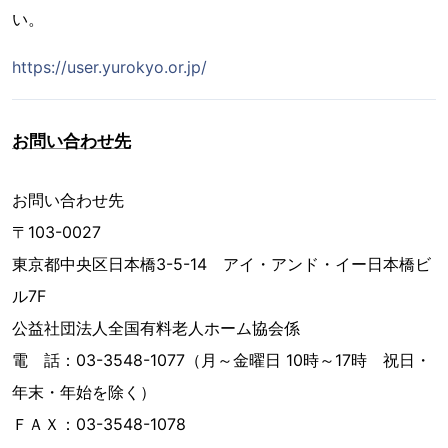
い。
https://user.yurokyo.or.jp/
お問い合わせ先
お問い合わせ先
〒103-0027
東京都中央区日本橋3-5-14 アイ・アンド・イー日本橋ビ
ル7F
公益社団法人全国有料老人ホーム協会係
電 話：03-3548-1077（月～金曜日 10時～17時 祝日・
年末・年始を除く）
ＦＡＸ：03-3548-1078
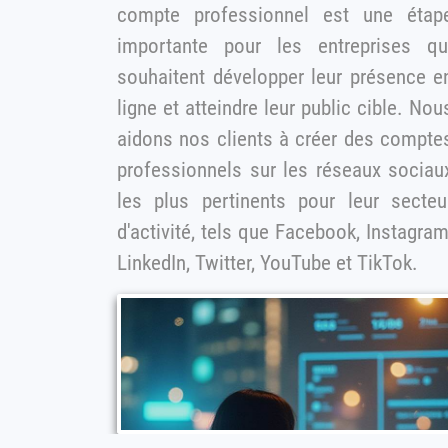
compte professionnel est une étape
importante pour les entreprises qu
souhaitent développer leur présence e
ligne et atteindre leur public cible. Nous
aidons nos clients à créer des compte
professionnels sur les réseaux sociau
les plus pertinents pour leur secteur
d'activité, tels que Facebook, Instagram
LinkedIn, Twitter, YouTube et TikTok.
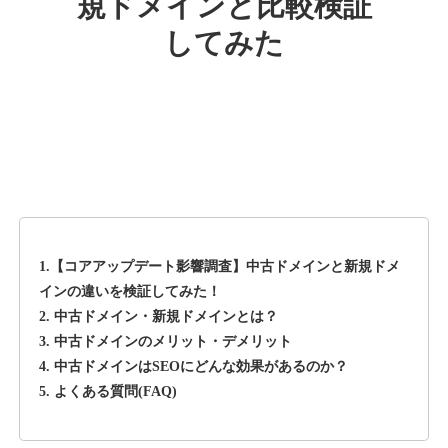
規ドメインと比較検証
してみた
rageboy.com
その他
ジャンル
42
DA
1724
29年
外部リンク数
ドメイン年齢
10,800円
入札 0件
詳細を見る
1.【コアアップデート影響調査】中古ドメインと新規ドメ
sug-web.jp
インの違いを検証してみた！
2. 中古ドメイン・新規ドメインとは？
その他
ジャンル
3. 中古ドメインのメリット・デメリット
42
DA
740
13年
外部リンク数
ドメイン年齢
4. 中古ドメインはSEOにどんな効果があるのか？
5. よくある質問(FAQ)
3,300円
入札 2件
詳細を見る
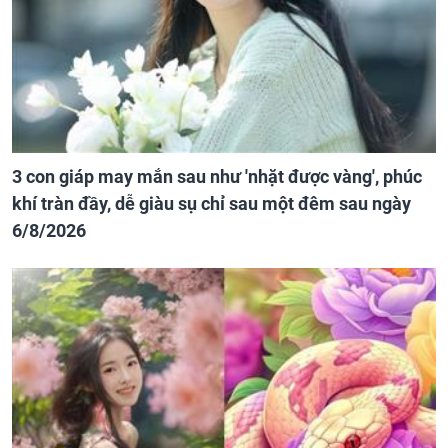
3 con giáp may mắn sau như 'nhặt được vàng', phúc
khí tràn đầy, dễ giàu sụ chỉ sau một đêm sau ngày
6/8/2026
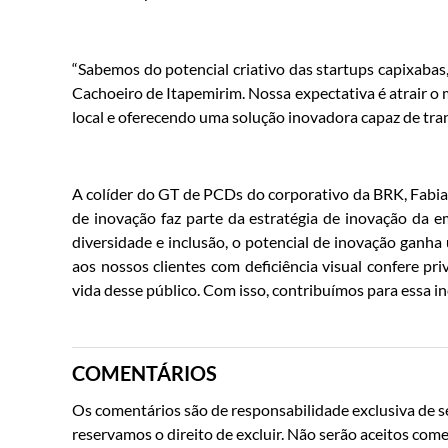
“Sabemos do potencial criativo das startups capixabas,
Cachoeiro de Itapemirim. Nossa expectativa é atrair o 
local e oferecendo uma solução inovadora capaz de tra
A colíder do GT de PCDs do corporativo da BRK, Fabia
de inovação faz parte da estratégia de inovação da e
diversidade e inclusão, o potencial de inovação ganh
aos nossos clientes com deficiência visual confere p
vida desse público. Com isso, contribuímos para essa in
COMENTÁRIOS
Os comentários são de responsabilidade exclusiva de se
reservamos o direito de excluir. Não serão aceitos come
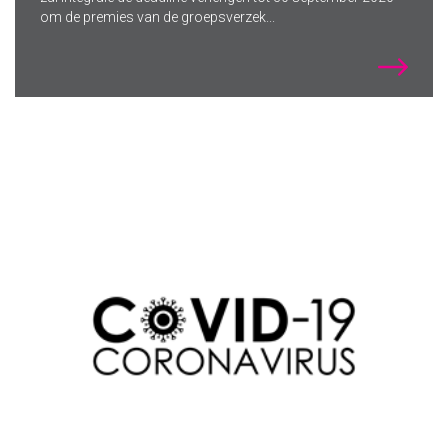
om de premies van de groepsverzek...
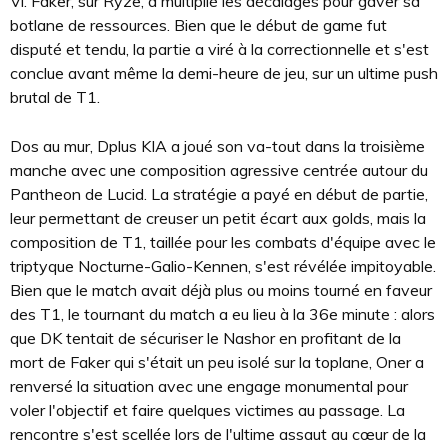
Vi. Faker, sur Ryze, a multiplié les décalages pour gaver sa
botlane de ressources. Bien que le début de game fut
disputé et tendu, la partie a viré à la correctionnelle et s'est
conclue avant même la demi-heure de jeu, sur un ultime push
brutal de T1.
Dos au mur, Dplus KIA a joué son va-tout dans la troisième
manche avec une composition agressive centrée autour du
Pantheon de Lucid. La stratégie a payé en début de partie,
leur permettant de creuser un petit écart aux golds, mais la
composition de T1, taillée pour les combats d'équipe avec le
triptyque Nocturne-Galio-Kennen, s'est révélée impitoyable.
Bien que le match avait déjà plus ou moins tourné en faveur
des T1, le tournant du match a eu lieu à la 36e minute : alors
que DK tentait de sécuriser le Nashor en profitant de la
mort de Faker qui s'était un peu isolé sur la toplane, Oner a
renversé la situation avec une engage monumental pour
voler l'objectif et faire quelques victimes au passage. La
rencontre s'est scellée lors de l'ultime assaut au cœur de la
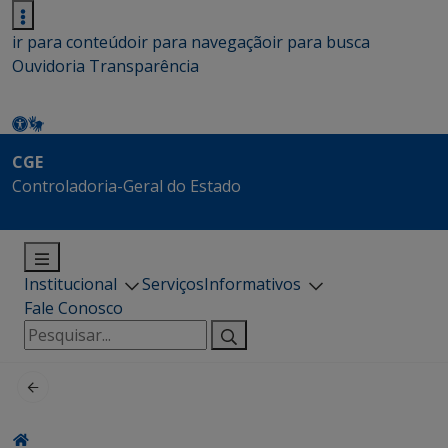
ir para conteúdo
ir para navegação
ir para busca
Ouvidoria
Transparência
CGE
Controladoria-Geral do Estado
Institucional
Serviços
Informativos
Fale Conosco
Pesquisar
por:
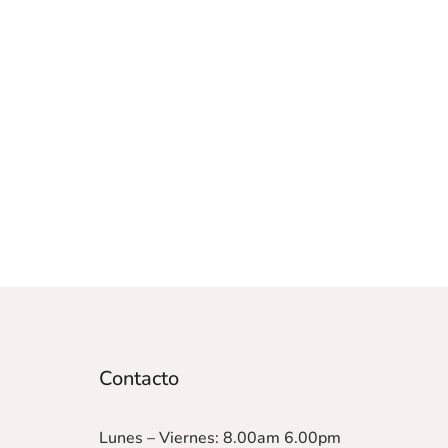
Contacto
Lunes – Viernes: 8.00am 6.00pm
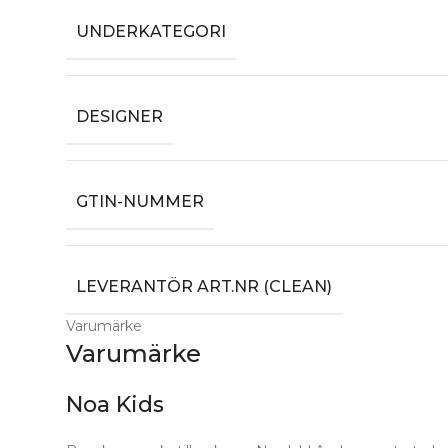
UNDERKATEGORI
DESIGNER
GTIN-NUMMER
LEVERANTÖR ART.NR (CLEAN)
Varumärke
Varumärke
Noa Kids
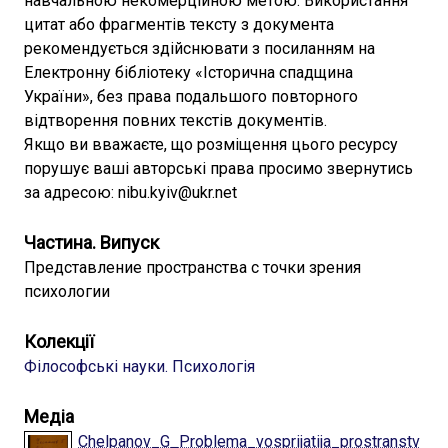
навчальною некомерційною метою. Використання
цитат або фрагментів тексту з документа
рекомендується здійснювати з посиланням на
Електронну бібліотеку «Історична спадщина
України», без права подальшого повторного
відтворення повних текстів документів.
Якщо ви вважаєте, що розміщення цього ресурсу
порушує ваші авторські права просимо звернутись
за адресою: nibu.kyiv@ukr.net
Частина. Випуск
Представление пространства с точки зрения
психологии
Колекції
Філософські науки. Психологія
Медіа
Chelpanov_G_Problema_vosprijatija_prostranstv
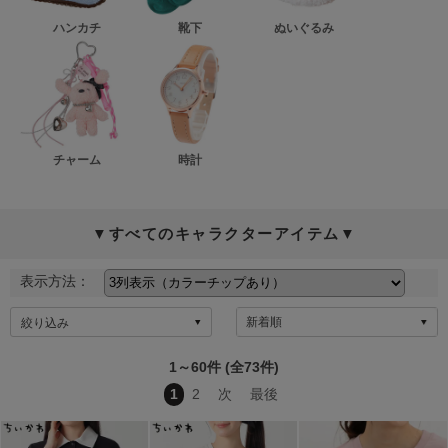
ハンカチ
靴下
ぬいぐるみ
チャーム
時計
▼すべてのキャラクターアイテム▼
表示方法：
絞り込み
1～60件 (全73件)
1
2
次
最後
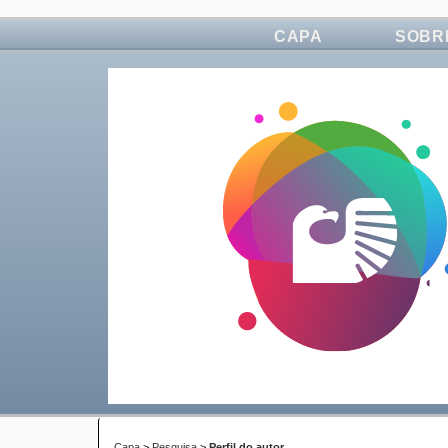
CAPA
SOBR
Capa
>
Pesquisa
>
Perfil do autor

- - - - -

- _WHAT TO DO_
Where a picture appears in the records above, omit it, and transcribe exactly the stretch of lines from the one with "composition de T1, taillée" through the one with "відтворення повних текстів документів.".

- _WRITTEN RESPONSE_
composition de T1, taillée pour les combats d'équipe avec le
triptyque Nocturne-Galio-Kennen, s'est révélée impitoyable.
Bien que le match avait déjà plus ou moins tourné en faveur
des T1, le tournant du match a eu lieu à la 36e minute : alors
que DK tentait de sécuriser le Nashor en profitant de la
mort de Faker qui s'était un peu isolé sur la toplane, Oner a
renversé la situation avec une engage monumental pour
voler l'objectif et faire quelques victimes au passage. La
rencontre s'est scellée lors de l'ultime assaut au cœur de la
ir para conteúdo
ir para navegação
ir para busca
Ouvidoria
Transparência
CGE
Controladoria-Geral do Estado
Institucional
Serviços
Informativos
Fale Conosco
Pesquisar
por:
Contacto
Lunes – Viernes: 8.00am 6.00pm
UNDERKATEGORI
DESIGNER
GTIN-NUMMER
LEVERANTÖR ART.NR (CLEAN)
Varumärke
Varumärke
Noa Kids
навчальною некомерційною метою. Використання
цитат або фрагментів тексту з документа
рекомендується здійснювати з посиланням на
Електронну бібліотеку «Історична спадщина
України», без права подальшого повторного
відтворення повних текстів документів.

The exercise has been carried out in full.